Device for minimally invasive treatment of enlarged prostate gains CMS reimbursement

UroLift--courtesy of NeoTract

Minimally invasive surgery to reduce the incidence of erectile dysfunction and other nasty side effects of procedures to treat an enlarged prostate is now more accessible due to Medicare reimbursement, NeoTract, maker of the UroLift System, announced today.

"The establishment of CMS reimbursement for UroLift is a major milestone for NeoTract and the clinical community, and comes on the heels of positive coverage decisions from Aetna and Coventry earlier this year," NeoTract CEO Dave Amerson said in a statement. "We are excited about the opportunity this presents for millions of men in the U.S. who are suffering from the symptoms of enlarged prostate, which often greatly impacts quality of life."

According to the release, the two new CPT codes are:

  • 52441 Cystourethroscopy, with insertion of permanent adjustable transprostatic implant; single implant
  • 52442 Each additional permanent adjustable transprostatic implant (list separately in addition to code for primary procedure)

NeoTract says the device is the only transprostatic implant system that does not involve the cutting, heating or removal of prostate tissue. It is performed as an outpatient procedure.

An illustration of UroLift implants securing the new position of the prostate to create a larger opening in the urethra.--Courtesy of NeoTract

During the surgery, the device is delivered endoscopically into the urethra, to the area blocked by the enlarged prostate, according to a company video. The obstructing prostate tissue on both sides of the passage is moved out way to create a larger urinary opening in the urethra. Using a 19-gage needle, 4 to 5 implants are deployed to hold the prostate in the new position.

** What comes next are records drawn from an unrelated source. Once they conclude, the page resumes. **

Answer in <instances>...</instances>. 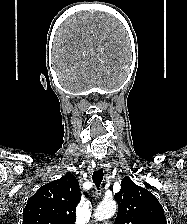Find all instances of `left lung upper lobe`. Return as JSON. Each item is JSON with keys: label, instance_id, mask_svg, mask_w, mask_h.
Here are the masks:
<instances>
[{"label": "left lung upper lobe", "instance_id": "1", "mask_svg": "<svg viewBox=\"0 0 187 224\" xmlns=\"http://www.w3.org/2000/svg\"><path fill=\"white\" fill-rule=\"evenodd\" d=\"M115 199L119 205L115 224H167L158 199L128 176L122 180Z\"/></svg>", "mask_w": 187, "mask_h": 224}]
</instances>
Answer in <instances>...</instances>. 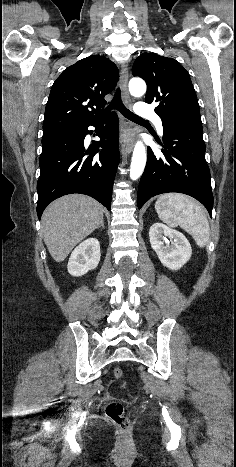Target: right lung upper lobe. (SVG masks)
<instances>
[{"label":"right lung upper lobe","instance_id":"1","mask_svg":"<svg viewBox=\"0 0 236 467\" xmlns=\"http://www.w3.org/2000/svg\"><path fill=\"white\" fill-rule=\"evenodd\" d=\"M119 79L116 65L92 55L69 66L54 82L46 104L43 133L85 126L106 114V94Z\"/></svg>","mask_w":236,"mask_h":467}]
</instances>
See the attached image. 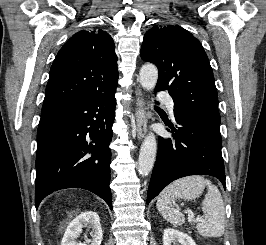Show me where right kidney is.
Segmentation results:
<instances>
[{"mask_svg": "<svg viewBox=\"0 0 266 245\" xmlns=\"http://www.w3.org/2000/svg\"><path fill=\"white\" fill-rule=\"evenodd\" d=\"M71 223L72 245H82V243H77L76 239L79 237V233H82L83 227L92 229V241H88V243H90V245H101L103 231L97 213H93V211H85V213H81L76 219H73Z\"/></svg>", "mask_w": 266, "mask_h": 245, "instance_id": "ca27d5eb", "label": "right kidney"}]
</instances>
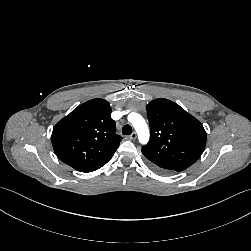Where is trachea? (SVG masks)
Here are the masks:
<instances>
[{"label": "trachea", "instance_id": "3493384b", "mask_svg": "<svg viewBox=\"0 0 251 251\" xmlns=\"http://www.w3.org/2000/svg\"><path fill=\"white\" fill-rule=\"evenodd\" d=\"M123 135H130L132 133V127L130 125H125L122 128Z\"/></svg>", "mask_w": 251, "mask_h": 251}]
</instances>
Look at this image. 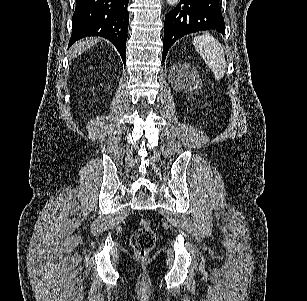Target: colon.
Returning a JSON list of instances; mask_svg holds the SVG:
<instances>
[{
  "label": "colon",
  "instance_id": "obj_1",
  "mask_svg": "<svg viewBox=\"0 0 307 301\" xmlns=\"http://www.w3.org/2000/svg\"><path fill=\"white\" fill-rule=\"evenodd\" d=\"M156 243V233L148 218L139 221L138 228L131 236V245L138 258L144 259L152 251Z\"/></svg>",
  "mask_w": 307,
  "mask_h": 301
}]
</instances>
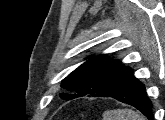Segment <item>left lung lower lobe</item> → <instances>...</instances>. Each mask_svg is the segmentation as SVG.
<instances>
[{
  "label": "left lung lower lobe",
  "instance_id": "left-lung-lower-lobe-1",
  "mask_svg": "<svg viewBox=\"0 0 165 120\" xmlns=\"http://www.w3.org/2000/svg\"><path fill=\"white\" fill-rule=\"evenodd\" d=\"M107 97L130 104L142 112L149 120H153L152 103L147 98L145 86L135 78L131 69L122 84Z\"/></svg>",
  "mask_w": 165,
  "mask_h": 120
}]
</instances>
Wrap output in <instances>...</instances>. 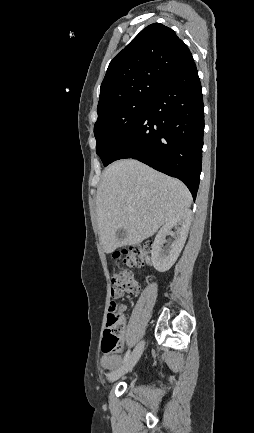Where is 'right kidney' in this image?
<instances>
[{"label": "right kidney", "mask_w": 254, "mask_h": 433, "mask_svg": "<svg viewBox=\"0 0 254 433\" xmlns=\"http://www.w3.org/2000/svg\"><path fill=\"white\" fill-rule=\"evenodd\" d=\"M192 212L185 210L171 218L157 233L152 245L151 259L154 268L159 272L168 271L177 260L188 235ZM175 228L174 241L169 248L163 249L166 236Z\"/></svg>", "instance_id": "ca27d5eb"}]
</instances>
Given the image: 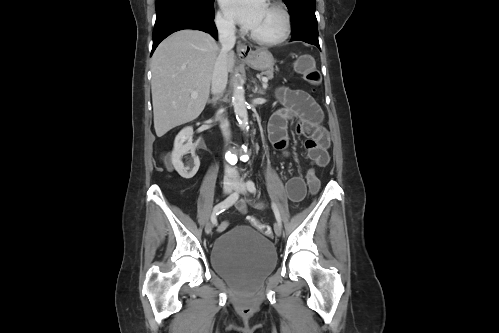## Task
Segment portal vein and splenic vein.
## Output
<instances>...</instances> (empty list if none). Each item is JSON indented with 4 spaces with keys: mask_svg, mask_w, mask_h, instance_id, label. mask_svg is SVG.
<instances>
[{
    "mask_svg": "<svg viewBox=\"0 0 499 333\" xmlns=\"http://www.w3.org/2000/svg\"><path fill=\"white\" fill-rule=\"evenodd\" d=\"M262 80H263V82H264L263 86H264V88H266V82H267L268 80H267L266 78H263ZM191 97H192V98H196V97H197V92H196V91H193V92L191 93Z\"/></svg>",
    "mask_w": 499,
    "mask_h": 333,
    "instance_id": "obj_1",
    "label": "portal vein and splenic vein"
}]
</instances>
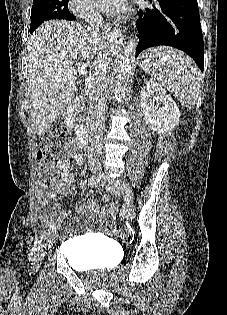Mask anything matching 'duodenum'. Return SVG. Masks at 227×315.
I'll return each instance as SVG.
<instances>
[{"instance_id": "duodenum-1", "label": "duodenum", "mask_w": 227, "mask_h": 315, "mask_svg": "<svg viewBox=\"0 0 227 315\" xmlns=\"http://www.w3.org/2000/svg\"><path fill=\"white\" fill-rule=\"evenodd\" d=\"M65 122L69 127L75 129L79 142L84 146H88L89 145V133L86 129H84L78 123L77 104L72 106L69 113L65 117Z\"/></svg>"}]
</instances>
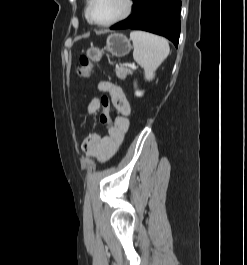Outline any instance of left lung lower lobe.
Returning <instances> with one entry per match:
<instances>
[{
	"label": "left lung lower lobe",
	"mask_w": 247,
	"mask_h": 265,
	"mask_svg": "<svg viewBox=\"0 0 247 265\" xmlns=\"http://www.w3.org/2000/svg\"><path fill=\"white\" fill-rule=\"evenodd\" d=\"M133 13L111 27L137 29L164 36L178 46L181 0H133Z\"/></svg>",
	"instance_id": "1"
}]
</instances>
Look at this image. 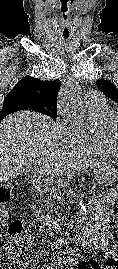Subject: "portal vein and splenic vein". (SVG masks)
Instances as JSON below:
<instances>
[{
	"label": "portal vein and splenic vein",
	"instance_id": "18ae733b",
	"mask_svg": "<svg viewBox=\"0 0 118 269\" xmlns=\"http://www.w3.org/2000/svg\"><path fill=\"white\" fill-rule=\"evenodd\" d=\"M39 172L42 173L43 171L41 169H39Z\"/></svg>",
	"mask_w": 118,
	"mask_h": 269
}]
</instances>
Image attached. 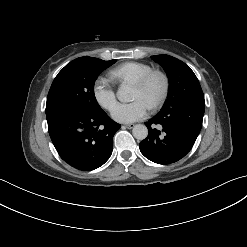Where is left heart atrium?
<instances>
[{"mask_svg":"<svg viewBox=\"0 0 247 247\" xmlns=\"http://www.w3.org/2000/svg\"><path fill=\"white\" fill-rule=\"evenodd\" d=\"M150 106L142 99L132 102L117 103L111 110L112 118L118 122L131 123L144 118Z\"/></svg>","mask_w":247,"mask_h":247,"instance_id":"left-heart-atrium-1","label":"left heart atrium"}]
</instances>
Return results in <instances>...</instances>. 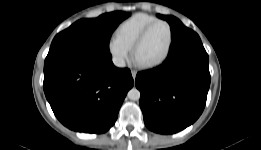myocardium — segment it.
<instances>
[{"instance_id":"obj_1","label":"myocardium","mask_w":261,"mask_h":150,"mask_svg":"<svg viewBox=\"0 0 261 150\" xmlns=\"http://www.w3.org/2000/svg\"><path fill=\"white\" fill-rule=\"evenodd\" d=\"M158 24H164L167 26L168 30H169V44H168V48H167V51L165 53V55L155 61V62H152V63H140L138 60H137V52L140 48V46L143 44V42L146 40L147 36L149 35L150 31ZM173 43H174V33H173V28L172 26L170 25L169 22L165 21V20H162V19H158L152 23H150L141 33L140 35L138 36V38L136 39L133 47H132V54H133V58L134 60L137 62V64L142 67V68H146V69H152V68H156V67H159L161 65H163L167 60L168 58L170 57L171 55V52H172V48H173Z\"/></svg>"}]
</instances>
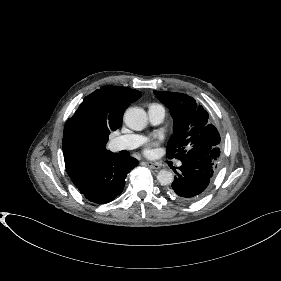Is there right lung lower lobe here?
<instances>
[{
  "mask_svg": "<svg viewBox=\"0 0 281 281\" xmlns=\"http://www.w3.org/2000/svg\"><path fill=\"white\" fill-rule=\"evenodd\" d=\"M137 165L135 158L109 152L96 158L72 181L89 201L108 203L123 191L127 174Z\"/></svg>",
  "mask_w": 281,
  "mask_h": 281,
  "instance_id": "98d812e1",
  "label": "right lung lower lobe"
}]
</instances>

An enlarged prostate is also known as benign prostatic hyperplasia (BPH) and cause sleep and urinary problems. NeoTract says it affects 37 million men in the U.S, including 90% of men over 70. The side effects of medication to treat the condition can be overwhelming and include sexual dysfunction, dizziness and headaches, according to the release. Similarly, invasive surgery can result in permanent urinary incontinence, erectile dysfunction and retrograde ejaculation (dry orgasm).

The UroLift System received de novo approval from the FDA in September 2013. De novo approval is for low- to moderate-risk devices that do not have a substantially equivalent predicate device. Due to the product's novelty, the company pulled in $32.4 million in VC financing in the first half of 2012, making it one of the most heavily backed companies of the year.